((

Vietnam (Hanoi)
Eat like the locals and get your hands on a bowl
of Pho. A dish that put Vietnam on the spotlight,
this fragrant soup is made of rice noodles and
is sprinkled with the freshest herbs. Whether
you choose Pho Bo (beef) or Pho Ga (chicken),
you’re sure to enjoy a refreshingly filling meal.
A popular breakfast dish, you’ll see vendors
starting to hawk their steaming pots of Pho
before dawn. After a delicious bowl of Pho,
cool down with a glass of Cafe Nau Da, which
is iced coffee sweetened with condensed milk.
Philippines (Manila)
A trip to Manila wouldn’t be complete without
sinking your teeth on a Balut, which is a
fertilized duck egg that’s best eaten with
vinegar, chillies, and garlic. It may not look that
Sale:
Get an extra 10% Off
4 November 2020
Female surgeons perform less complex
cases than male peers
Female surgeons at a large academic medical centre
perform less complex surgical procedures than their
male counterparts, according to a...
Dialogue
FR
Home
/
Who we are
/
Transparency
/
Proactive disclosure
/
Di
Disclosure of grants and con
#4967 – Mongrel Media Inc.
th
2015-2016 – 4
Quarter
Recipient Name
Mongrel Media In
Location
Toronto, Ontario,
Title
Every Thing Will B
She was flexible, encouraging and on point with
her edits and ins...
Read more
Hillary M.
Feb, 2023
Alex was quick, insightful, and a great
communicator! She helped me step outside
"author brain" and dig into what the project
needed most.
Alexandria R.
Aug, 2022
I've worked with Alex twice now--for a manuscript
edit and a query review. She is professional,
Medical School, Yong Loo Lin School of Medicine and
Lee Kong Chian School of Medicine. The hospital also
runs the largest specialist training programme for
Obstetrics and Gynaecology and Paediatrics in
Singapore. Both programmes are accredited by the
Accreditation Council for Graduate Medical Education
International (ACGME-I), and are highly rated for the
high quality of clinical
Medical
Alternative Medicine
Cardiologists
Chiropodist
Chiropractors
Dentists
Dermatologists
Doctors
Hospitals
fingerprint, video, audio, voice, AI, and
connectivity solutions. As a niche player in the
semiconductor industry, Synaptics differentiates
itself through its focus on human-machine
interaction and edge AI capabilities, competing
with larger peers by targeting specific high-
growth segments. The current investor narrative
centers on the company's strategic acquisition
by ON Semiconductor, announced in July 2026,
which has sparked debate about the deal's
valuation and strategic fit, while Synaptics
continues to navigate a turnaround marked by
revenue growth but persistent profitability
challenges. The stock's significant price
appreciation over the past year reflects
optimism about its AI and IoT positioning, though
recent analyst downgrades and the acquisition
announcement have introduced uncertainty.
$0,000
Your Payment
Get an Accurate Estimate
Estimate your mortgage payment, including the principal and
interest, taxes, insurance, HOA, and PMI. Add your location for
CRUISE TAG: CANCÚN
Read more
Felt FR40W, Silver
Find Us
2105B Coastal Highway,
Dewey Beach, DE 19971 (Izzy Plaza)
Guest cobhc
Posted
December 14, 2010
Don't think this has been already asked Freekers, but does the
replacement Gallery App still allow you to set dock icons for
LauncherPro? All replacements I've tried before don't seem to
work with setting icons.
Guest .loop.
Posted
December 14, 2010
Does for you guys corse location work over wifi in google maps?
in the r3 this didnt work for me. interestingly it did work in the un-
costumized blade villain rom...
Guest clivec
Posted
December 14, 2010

))
((

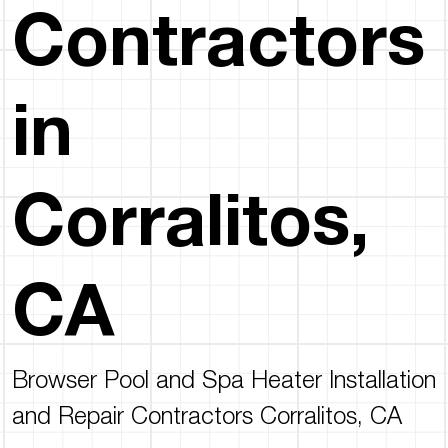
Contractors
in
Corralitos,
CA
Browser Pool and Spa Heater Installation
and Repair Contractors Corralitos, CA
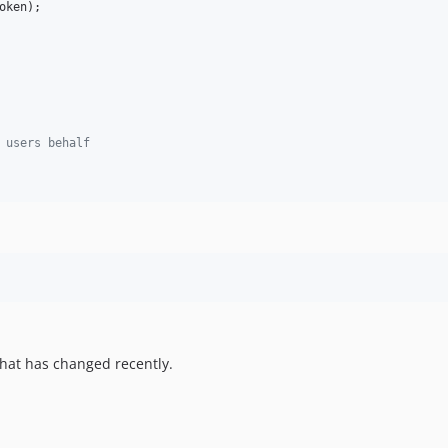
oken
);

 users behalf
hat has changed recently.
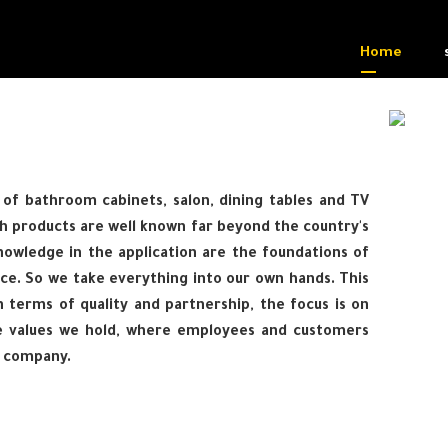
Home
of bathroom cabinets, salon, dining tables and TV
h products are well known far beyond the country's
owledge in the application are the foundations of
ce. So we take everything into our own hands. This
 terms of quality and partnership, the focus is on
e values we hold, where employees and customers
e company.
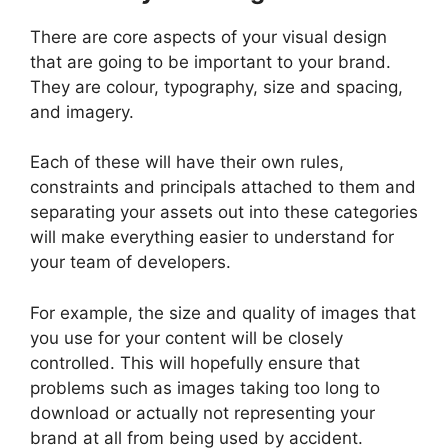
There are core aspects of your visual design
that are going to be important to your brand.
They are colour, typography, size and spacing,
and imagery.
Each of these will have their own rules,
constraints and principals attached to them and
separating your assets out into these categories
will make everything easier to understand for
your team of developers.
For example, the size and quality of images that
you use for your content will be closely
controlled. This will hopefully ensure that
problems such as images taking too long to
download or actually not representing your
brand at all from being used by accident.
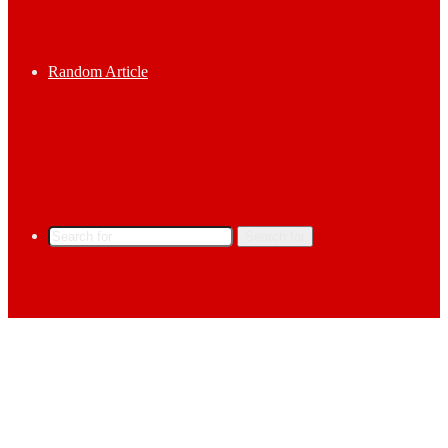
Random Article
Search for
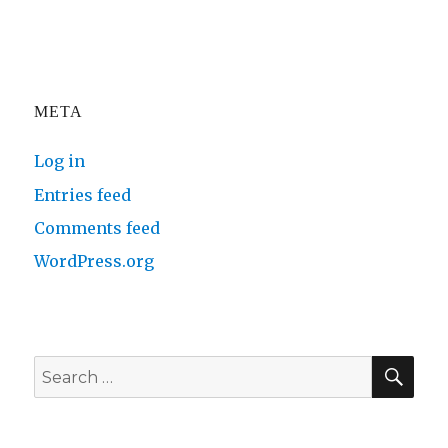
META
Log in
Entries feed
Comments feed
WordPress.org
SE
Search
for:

))
((

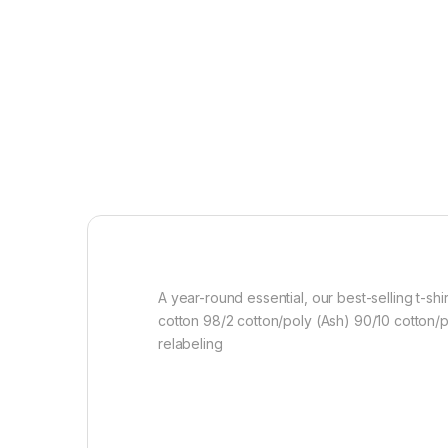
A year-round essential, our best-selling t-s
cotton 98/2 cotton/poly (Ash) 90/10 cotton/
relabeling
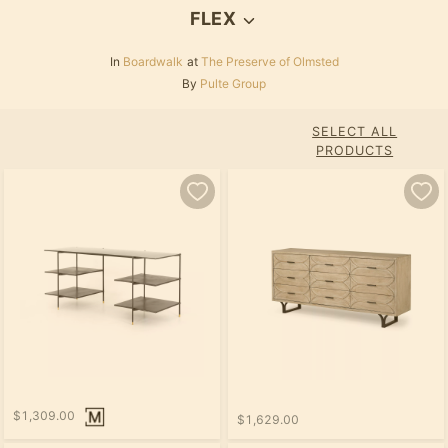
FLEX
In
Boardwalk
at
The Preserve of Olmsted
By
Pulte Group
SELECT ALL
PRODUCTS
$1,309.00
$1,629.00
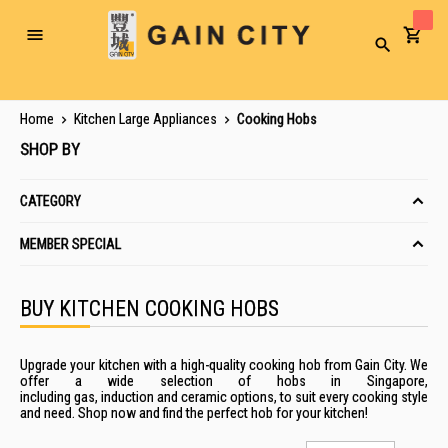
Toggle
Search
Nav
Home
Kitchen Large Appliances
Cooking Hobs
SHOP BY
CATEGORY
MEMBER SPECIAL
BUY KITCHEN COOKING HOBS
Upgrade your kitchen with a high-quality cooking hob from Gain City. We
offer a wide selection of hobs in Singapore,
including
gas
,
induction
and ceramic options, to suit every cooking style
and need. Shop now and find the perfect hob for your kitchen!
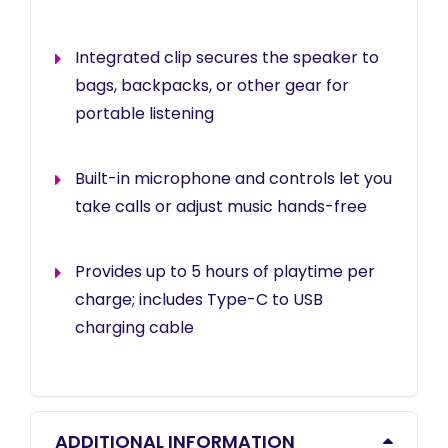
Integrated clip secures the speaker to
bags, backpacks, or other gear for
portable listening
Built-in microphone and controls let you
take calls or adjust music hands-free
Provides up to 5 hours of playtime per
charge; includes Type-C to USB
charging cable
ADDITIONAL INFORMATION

))

__Work instruction__
List the lines of the material in which the word "that" occurs.

__Solution for this exercise__
of Pho. A dish that put Vietnam on the spotlight,
fertilized duck egg that’s best eaten with
vinegar, chillies, and garlic. It may not look that
that are going to be important to your brand.
For example, the size and quality of images that
controlled. This will hopefully ensure that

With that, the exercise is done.